== WHAT THIS TASK INVOLVES ==
The copy must match the data below line for line and contain no images.

== SOURCE MATERIAL ==
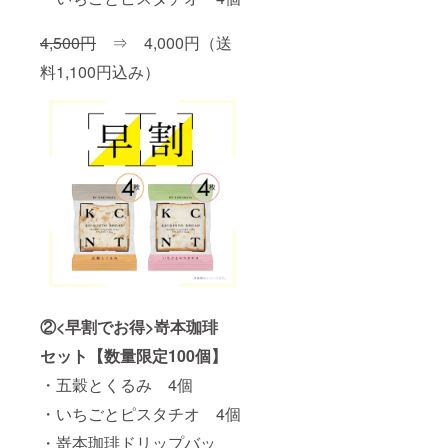
4,500円
⇒ 4,000円（送
料1,100円込み）
②<早割でお得>嵜本珈琲
セット【数量限定100個】
・五穀とくるみ 4個
・いちごとピスタチオ 4個
・嵜本珈琲ドリップバッ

== TASK RESPONSE ==
4,500円
⇒ 4,000円（送
料1,100円込み）
②<早割でお得>嵜本珈琲
セット【数量限定100個】
・五穀とくるみ 4個
・いちごとピスタチオ 4個
・嵜本珈琲ドリップバッ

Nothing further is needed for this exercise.